Why effective model risk management now depends on platform architecture, not procedural compliance.
by Pavithra Rao, Jennifer Miller, Chaitanya Varanasi and Kim Hatton
On April 17, 2026, the Federal Reserve, FDIC and OCC rescinded SR 11-7, OCC 2011-12, FIL-22-2017 and related BSA/AML issuances, replacing them with a more explicitly risk-based, principles-driven framework for model risk management.
This is not a narrow technical update. It reflects a broader view that models are central to how banks make decisions, and that model risk must be governed with the same seriousness as credit or market risk.
For practitioners inside a bank, that translates into a concrete set of expectations: inventory is tiered by materiality, controls are applied proportionately, and our lifecycle is defensible end-to-end.
On a traditional stack, that answer is two to three quarters of sprint work: inventory migration, validation template rewrites, new monitoring pipelines, documentation refreshes, vendor-model onboarding, and parallel workstreams for GenAI and agentic systems that supervisors now treat as in-scope by principle. Every workstream is a project, a change ticket, and an audit exposure.
The real question is not "how do we build compliance to this guidance?" It is "what platform decision makes the next guidance change — and the one after that — a configuration exercise instead of a program?"

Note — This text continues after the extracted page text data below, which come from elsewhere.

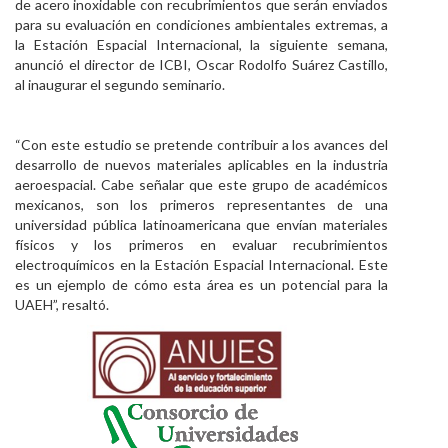
de acero inoxidable con recubrimientos que serán enviados
para su evaluación en condiciones ambientales extremas, a
la Estación Espacial Internacional, la siguiente semana,
anunció el director de ICBI, Oscar Rodolfo Suárez Castillo,
al inaugurar el segundo seminario.
“Con este estudio se pretende contribuir a los avances del
desarrollo de nuevos materiales aplicables en la industria
aeroespacial. Cabe señalar que este grupo de académicos
mexicanos, son los primeros representantes de una
universidad pública latinoamericana que envían materiales
físicos y los primeros en evaluar recubrimientos
electroquímicos en la Estación Espacial Internacional. Este
es un ejemplo de cómo esta área es un potencial para la
UAEH”, resaltó.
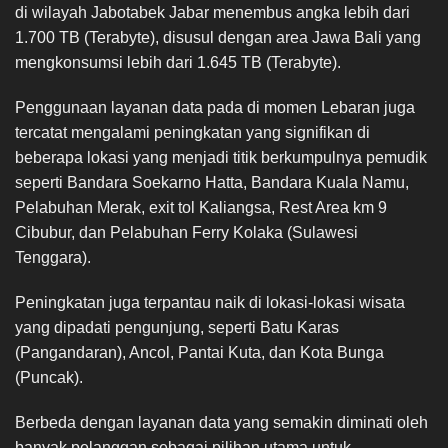
di wilayah Jabotabek Jabar menembus angka lebih dari
1.700 TB (Terabyte), disusul dengan area Jawa Bali yang
mengkonsumsi lebih dari 1.645 TB (Terabyte).
Penggunaan layanan data pada di momen Lebaran juga
tercatat mengalami peningkatan yang signifikan di
beberapa lokasi yang menjadi titik berkumpulnya pemudik
seperti Bandara Soekarno Hatta, Bandara Kuala Namu,
Pelabuhan Merak, exit tol Kaliangsa, Rest Area km 9
Cibubur, dan Pelabuhan Ferry Kolaka (Sulawesi
Tenggara).
Peningkatan juga terpantau naik di lokasi-lokasi wisata
yang dipadati pengunjung, seperti Batu Karas
(Pangandaran), Ancol, Pantai Kuta, dan Kota Bunga
(Puncak).
Berbeda dengan layanan data yang semakin diminati oleh
banyak pelanggan sebagai pilihan utama untuk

The 2026 revision is less a rewrite of controls than a re-segmentation of how we apply them. Five shifts matter for practitioners:
The shared thread: evidence must be produced as a byproduct of how models are built, not reconstructed after the fact. That is a platform problem, not a policy problem.
We take the regulatory intent as a given. Rather than debating the guidance, we focus on the operating model it implies:
The remainder of this article outlines a reference architecture on Databricks — designed to meet those needs on a single governed substrate, because in practice, these requirements cannot be reliably composed from a collection of point solutions without recreating the fragmentation MRM is meant to eliminate.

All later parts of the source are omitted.